Changement climatique et ressource en eau : 40% de personnes en plus seraient menacés par de graves pénuries d'eau à la fin du XXIe siècle (09/01/2014)
Le projet Inter-Sectoral Impact Model Intercomparison (ISI-MIP), coordonné par le Postdam Institute for Climate Impact Research (PIK), vient de publier ses premiers résultats dans une édition spéciale de la revue Proceedings of the National Academy of Sciences. Cette étude mobilise les savoirs de nombreux chercheurs à travers le monde autour de 11 modèles hydrologiques globaux forcés par 5 modèles climatiques. Sur ce dernier point, les chercheurs ont recouru aux scénarios d'émission de gaz à effet de serre du dernier rapport du GIEC. L'objectif est de synthétiser les connaissances sur les impacts du changement climatique sur la ressource en eau renouvelable, à l'échelle globale, et de révéler en particulier les zones d'incertitudes.
Cette approche multi-modèles permet d'estimer la part relative de tension sur la ressource en eau qui incombe au changement climatique, et celle due à la croissance démographique. Autrement dit, elle permet de distinguer la variation de l'offre en eau par rapport à l'évolution de la demande. Avec une augmentation d'environ 3°C de la température atmosphérique, le nombre de personnes menacées par de graves pénuries d'eau (moins de 500 m3 d'eau par an et par personne) augmenterait de 40%, suite aux modifications des régimes de pluie, par rapport aux tensions engendrées par l'évolution de la demande en eau seule (évolution démographique).
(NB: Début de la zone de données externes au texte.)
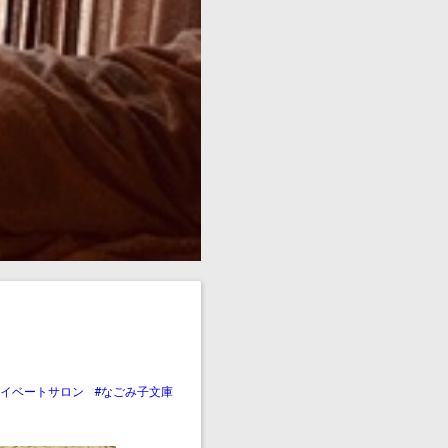
ライベートサロン
#なごみ子文庫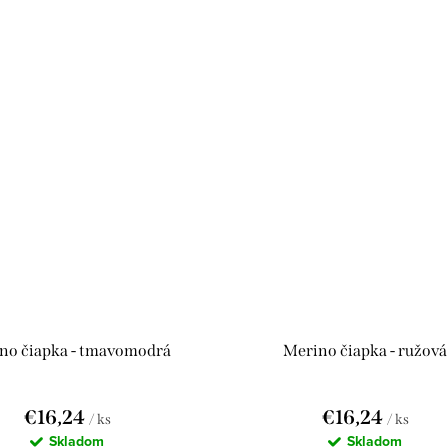
no čiapka - tmavomodrá
Merino čiapka - ružová
€16,24
€16,24
/ ks
/ ks
Skladom
Skladom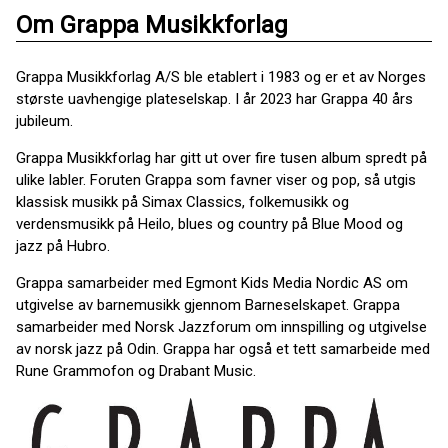
Om Grappa Musikkforlag
Grappa Musikkforlag A/S ble etablert i 1983 og er et av Norges
største uavhengige plateselskap. I år 2023 har Grappa 40 års
jubileum.
Grappa Musikkforlag har gitt ut over fire tusen album spredt på
ulike labler. Foruten Grappa som favner viser og pop, så utgis
klassisk musikk på Simax Classics, folkemusikk og
verdensmusikk på Heilo, blues og country på Blue Mood og
jazz på Hubro.
Grappa samarbeider med Egmont Kids Media Nordic AS om
utgivelse av barnemusikk gjennom Barneselskapet. Grappa
samarbeider med Norsk Jazzforum om innspilling og utgivelse
av norsk jazz på Odin. Grappa har også et tett samarbeide med
Rune Grammofon og Drabant Music.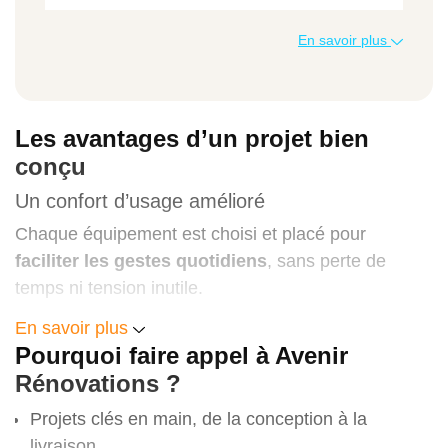
Type d’aménagement salle de bains
En savoir plus
Prix moyen TTC
Les avantages d’un projet bien
Rénovation légère (remplacement
conçu
équipements)
Un confort d’usage amélioré
4 000 à 6 000 €
Chaque équipement est choisi et placé pour
faciliter les gestes quotidiens
, sans perte de
temps ni tension inutile.
Rénovation complète standard
En savoir plus
Une esthétique personnalisée
Pourquoi faire appel à Avenir
7 000 à 12 000 €
Carrelages grands formats, finitions mates ou
Rénovations ?
brillantes, meubles design, miroirs rétroéclairés…
Nous adaptons le style à vos goûts.
Projets clés en main, de la conception à la
Salle de bains haut de gamme ou PMR
livraison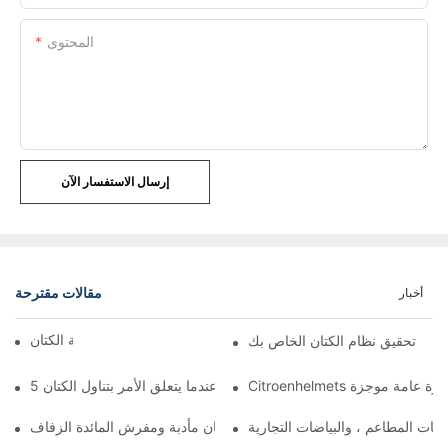
المحتوى
إرسال الاستفسار الآن
مقالات مقترحة
أخبار
فوائد مأدبة الكتان
تحقيق نظام الكتان الخاص بك
امة - نظرة عامة موجزة
5 نصائح مهمة عندما يتعلق الأمر بتناول الكتان
أفضل الكتان مأدبة ومفرش المائدة الزفاف:
اضات المطاعم ، والبياضات التجارية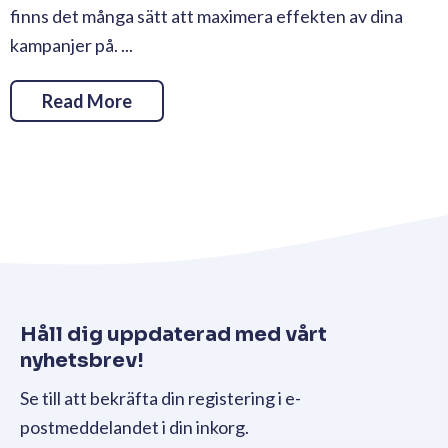
finns det många sätt att maximera effekten av dina
kampanjer på. ...
Read More
Håll dig uppdaterad med vårt
nyhetsbrev!
Se till att bekräfta din registering i e-
postmeddelandet i din inkorg.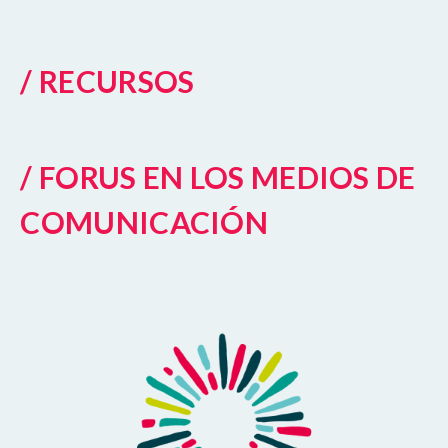
/ RECURSOS
/ FORUS EN LOS MEDIOS DE
COMUNICACIÓN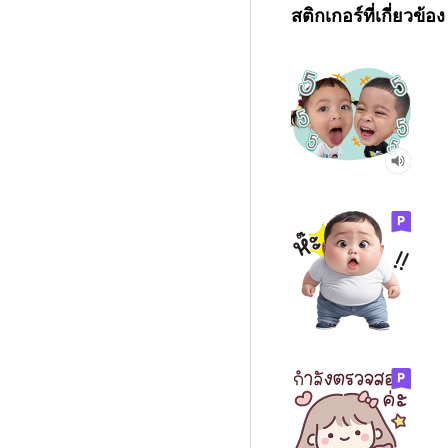
สติกเกอร์ที่เกี่ยวข้อง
Notons que la consommation d'eau moyenne dans le monde est de 1 200 m3 par an et par personne, voire plus dans les pays industrialisés.
De plus, l'étude permet d'affiner les connaissances sur les incertitudes liées à ces modèles, d'en dégager les résultats les plus robustes utiles à la gestion du risque. Ce travail collectif sera prolongé par des études approfondies sur l'évolution de la demande en eau par les différents usages (agriculture, industries, énergie, etc.) et par la prise en compte des innovations technologiques.
L'étude se divise en plusieurs volets, dont la localisation des régions du monde qui seront très affectées par la raréfaction de l'eau, ou encore la question agricole. Sur ce point, trois articles ont été publiés. Un premier traite de la réponse des cultures au changement climatique, donc en lien avec la sécurité alimentaire, soulignant que la paramétrisation du dioxyde de carbone (effets sur la photosynthèse et la transpiration), ainsi que du stress résultant du manque d'azote dans les modèles, restent un axe clé de recherche dans ce domaine. Le deuxième se concentre sur l'irrigation, limitée par la disponibilité de la ressource et la possible reconversion de surfaces irriguées en surfaces consacrées à l'agriculture pluviale. Le troisième traite des conséquences économiques des chocs biophysiques.